ACTION ITEM: What you print must match the data line for line.

RECORDS TO USE:
################

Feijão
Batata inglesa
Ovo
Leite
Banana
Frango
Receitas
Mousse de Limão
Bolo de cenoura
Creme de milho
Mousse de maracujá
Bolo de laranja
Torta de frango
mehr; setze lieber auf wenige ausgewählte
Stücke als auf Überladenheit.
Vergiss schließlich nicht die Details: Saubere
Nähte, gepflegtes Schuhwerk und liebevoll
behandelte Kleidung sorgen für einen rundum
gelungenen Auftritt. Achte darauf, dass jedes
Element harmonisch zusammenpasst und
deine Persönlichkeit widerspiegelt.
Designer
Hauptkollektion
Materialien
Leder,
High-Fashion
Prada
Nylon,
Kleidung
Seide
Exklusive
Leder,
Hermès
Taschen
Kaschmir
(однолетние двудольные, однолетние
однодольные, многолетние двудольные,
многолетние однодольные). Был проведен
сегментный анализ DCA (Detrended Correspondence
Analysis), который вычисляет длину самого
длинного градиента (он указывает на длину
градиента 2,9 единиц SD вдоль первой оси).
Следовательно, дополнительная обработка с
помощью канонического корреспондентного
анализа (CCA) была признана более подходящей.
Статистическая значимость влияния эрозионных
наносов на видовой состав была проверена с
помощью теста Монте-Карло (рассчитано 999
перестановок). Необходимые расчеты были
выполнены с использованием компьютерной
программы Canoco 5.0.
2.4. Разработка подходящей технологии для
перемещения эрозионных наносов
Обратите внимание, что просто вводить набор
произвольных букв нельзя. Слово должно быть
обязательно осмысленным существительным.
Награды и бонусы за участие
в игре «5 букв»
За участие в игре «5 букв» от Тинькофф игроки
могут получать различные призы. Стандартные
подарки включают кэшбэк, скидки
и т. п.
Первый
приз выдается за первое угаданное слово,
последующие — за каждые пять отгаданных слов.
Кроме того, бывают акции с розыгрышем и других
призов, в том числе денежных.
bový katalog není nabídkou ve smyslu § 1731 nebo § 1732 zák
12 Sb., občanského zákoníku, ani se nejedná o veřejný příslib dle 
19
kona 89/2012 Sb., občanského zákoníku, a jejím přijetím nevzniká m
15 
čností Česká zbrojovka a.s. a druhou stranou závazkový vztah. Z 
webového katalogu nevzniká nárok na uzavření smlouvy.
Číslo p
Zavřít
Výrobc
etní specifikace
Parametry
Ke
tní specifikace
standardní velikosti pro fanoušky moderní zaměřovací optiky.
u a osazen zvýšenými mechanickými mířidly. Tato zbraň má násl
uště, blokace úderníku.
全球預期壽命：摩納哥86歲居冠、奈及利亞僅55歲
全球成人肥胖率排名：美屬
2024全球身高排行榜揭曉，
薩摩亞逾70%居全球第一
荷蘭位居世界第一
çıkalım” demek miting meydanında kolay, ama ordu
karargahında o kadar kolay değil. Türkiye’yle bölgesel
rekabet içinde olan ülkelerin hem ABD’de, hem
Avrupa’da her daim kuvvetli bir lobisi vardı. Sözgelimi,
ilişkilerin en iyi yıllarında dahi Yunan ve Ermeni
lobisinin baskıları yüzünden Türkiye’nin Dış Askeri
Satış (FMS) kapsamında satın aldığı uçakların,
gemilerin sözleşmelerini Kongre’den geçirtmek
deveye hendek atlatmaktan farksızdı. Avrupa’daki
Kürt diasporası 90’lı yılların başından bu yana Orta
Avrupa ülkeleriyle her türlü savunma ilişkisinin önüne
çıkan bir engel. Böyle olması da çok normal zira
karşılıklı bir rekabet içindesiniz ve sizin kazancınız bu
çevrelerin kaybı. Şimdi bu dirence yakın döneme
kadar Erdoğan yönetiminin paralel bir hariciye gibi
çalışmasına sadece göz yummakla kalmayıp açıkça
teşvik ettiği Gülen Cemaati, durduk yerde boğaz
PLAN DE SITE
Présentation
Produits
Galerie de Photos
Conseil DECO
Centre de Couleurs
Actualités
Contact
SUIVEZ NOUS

################

OUTPUT FOR THIS EXERCISE:
Feijão
Batata inglesa
Ovo
Leite
Banana
Frango
Receitas
Mousse de Limão
Bolo de cenoura
Creme de milho
Mousse de maracujá
Bolo de laranja
Torta de frango
mehr; setze lieber auf wenige ausgewählte
Stücke als auf Überladenheit.
Vergiss schließlich nicht die Details: Saubere
Nähte, gepflegtes Schuhwerk und liebevoll
behandelte Kleidung sorgen für einen rundum
gelungenen Auftritt. Achte darauf, dass jedes
Element harmonisch zusammenpasst und
deine Persönlichkeit widerspiegelt.
Designer
Hauptkollektion
Materialien
Leder,
High-Fashion
Prada
Nylon,
Kleidung
Seide
Exklusive
Leder,
Hermès
Taschen
Kaschmir
(однолетние двудольные, однолетние
однодольные, многолетние двудольные,
многолетние однодольные). Был проведен
сегментный анализ DCA (Detrended Correspondence
Analysis), который вычисляет длину самого
длинного градиента (он указывает на длину
градиента 2,9 единиц SD вдоль первой оси).
Следовательно, дополнительная обработка с
помощью канонического корреспондентного
анализа (CCA) была признана более подходящей.
Статистическая значимость влияния эрозионных
наносов на видовой состав была проверена с
помощью теста Монте-Карло (рассчитано 999
перестановок). Необходимые расчеты были
выполнены с использованием компьютерной
программы Canoco 5.0.
2.4. Разработка подходящей технологии для
перемещения эрозионных наносов
Обратите внимание, что просто вводить набор
произвольных букв нельзя. Слово должно быть
обязательно осмысленным существительным.
Награды и бонусы за участие
в игре «5 букв»
За участие в игре «5 букв» от Тинькофф игроки
могут получать различные призы. Стандартные
подарки включают кэшбэк, скидки
и т. п.
Первый
приз выдается за первое угаданное слово,
последующие — за каждые пять отгаданных слов.
Кроме того, бывают акции с розыгрышем и других
призов, в том числе денежных.
bový katalog není nabídkou ve smyslu § 1731 nebo § 1732 zák
12 Sb., občanského zákoníku, ani se nejedná o veřejný příslib dle 
19
kona 89/2012 Sb., občanského zákoníku, a jejím přijetím nevzniká m
15 
čností Česká zbrojovka a.s. a druhou stranou závazkový vztah. Z 
webového katalogu nevzniká nárok na uzavření smlouvy.
Číslo p
Zavřít
Výrobc
etní specifikace
Parametry
Ke
tní specifikace
standardní velikosti pro fanoušky moderní zaměřovací optiky.
u a osazen zvýšenými mechanickými mířidly. Tato zbraň má násl
uště, blokace úderníku.
全球預期壽命：摩納哥86歲居冠、奈及利亞僅55歲
全球成人肥胖率排名：美屬
2024全球身高排行榜揭曉，
薩摩亞逾70%居全球第一
荷蘭位居世界第一
çıkalım” demek miting meydanında kolay, ama ordu
karargahında o kadar kolay değil. Türkiye’yle bölgesel
rekabet içinde olan ülkelerin hem ABD’de, hem
Avrupa’da her daim kuvvetli bir lobisi vardı. Sözgelimi,
ilişkilerin en iyi yıllarında dahi Yunan ve Ermeni
lobisinin baskıları yüzünden Türkiye’nin Dış Askeri
Satış (FMS) kapsamında satın aldığı uçakların,
gemilerin sözleşmelerini Kongre’den geçirtmek
deveye hendek atlatmaktan farksızdı. Avrupa’daki
Kürt diasporası 90’lı yılların başından bu yana Orta
Avrupa ülkeleriyle her türlü savunma ilişkisinin önüne
çıkan bir engel. Böyle olması da çok normal zira
karşılıklı bir rekabet içindesiniz ve sizin kazancınız bu
çevrelerin kaybı. Şimdi bu dirence yakın döneme
kadar Erdoğan yönetiminin paralel bir hariciye gibi
çalışmasına sadece göz yummakla kalmayıp açıkça
teşvik ettiği Gülen Cemaati, durduk yerde boğaz
PLAN DE SITE
Présentation
Produits
Galerie de Photos
Conseil DECO
Centre de Couleurs
Actualités
Contact
SUIVEZ NOUS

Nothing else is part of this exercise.